Partners Mathew Dryhurst and Holly Herndon, Berlin-based artists experimenting with AI in their collaborative work, are working to tackle these challenges. Together with two other collaborators, they have launched Spawning, making tools for artists that they hope will let them better understand and control how their online art is used in datasets.
In September, Spawning released a search engine that can comb through the LAION-5B dataset, haveibeentrained.com, and in the coming weeks it intends to offer a way for people to opt out or in to datasets used for training. Over the past month or so, Dryhurst said, he’s been meeting with organizations training large AI models. He wants to get them to agree that if Spawning gathers lists of works from artists who don’t want to be included, they’ll honor those requests.
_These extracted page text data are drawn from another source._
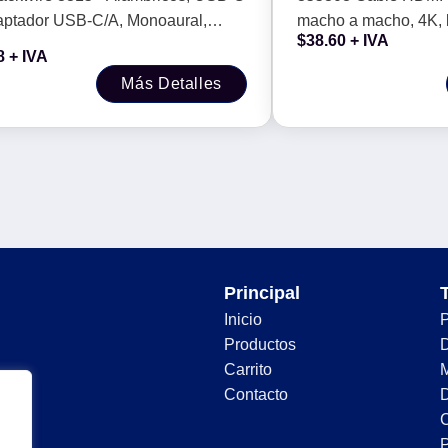
s
negro
aptador USB-C/A, Monoaural,
macho a macho, 4K, 
$
38.60
+ IVA
cacion Microsoft Teams
1.5m, Color negro
8
+ IVA
Más Detalles
Principal
Inicio
Productos
D
Carrito
Contacto
D
C
P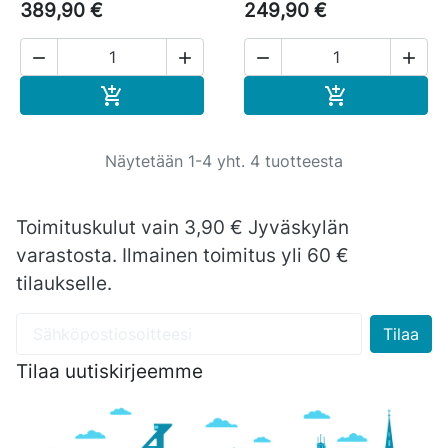
389,90 €
249,90 €




Ostoskoriin
Ostoskoriin


Näytetään 1-4 yht. 4 tuotteesta
Toimituskulut vain 3,90 € Jyväskylän
varastosta. Ilmainen toimitus yli 60 €
tilaukselle.
Tilaa uutiskirjeemme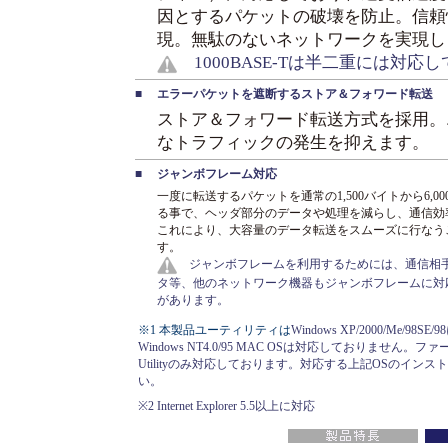
因とするパケットの破壊を防止。信頼
現。無駄のないネットワークを実現し
1000BASE-Tは半二重には対応
■
エラーパケットを遮断するストア＆フォワード転送
ストア＆フォワード転送方式を採用。
なトラフィックの発生を抑えます。
■
ジャンボフレーム対応
一度に転送するパケットを通常の1,500バイトから6,0
る事で、ヘッダ部分のデータや処理を減らし、通信効
これにより、大容量のデータ転送をスムーズに行なう
す。
ジャンボフレームを利用するためには、通信相手
タ等、他のネットワーク機器もジャンボフレームに対
があります。
※1 本製品ユーティリティは
Windows XP/2000/Me/9
Windows NT4.0/95 MAC OSは対応しておりません。フ
Utilityのみ対応しております。対応する上記OSのイ
い。
※2 Internet Explorer 5.5以上に対応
Dryhurst said Spawning’s goal is to make it clear that consensual data collection benefits everyone. And Mostaque agrees that people should be able to opt out. He told CNN Business that Stability AI is working with numerous groups on ways to “enable more control of database contents by the community” in the future. In a Twitter thread in September, he said Stability is open to contributing to ways that people can opt out of datasets, “such as by supporting Herndon’s work on this with many other projects to come.”
“I personally understand the emotions around this as the systems become intelligent enough to understand styles,” he said in an email to CNN Business.
Schuhmann said LAION is also working with “various groups” to figure out how to let people opt in or out of including their images in training text-to-image AI models. “We take the feelings and concerns of artists very seriously,” Schuhmann said.
Hanson, for her part, has no problem with her art being used for training AI, but she wants to be paid. If images are sold that were made with the AI systems trained on their work, artists need to be compensated, she said — even if it’s “fractions of pennies.”
This could be on the horizon. Mostaque said Stability AI is looking into how “creatives can be rewarded from their work,” particularly as Stability AI itself releases AI models, rather than using those built by others. The company will soon announce a plan to get community feedback on “practical ways” to do this, he said.
Theoretically, I may eventually owe Hanson some money. I’ve run that same “crystal light” prompt on Stable Diffusion many times since we devised it, so many in fact that my laptop is littered with trees in various hues, rainbows of sunlight shining through their branches onto the ground below. It’s almost like having my own bespoke Hanson gallery.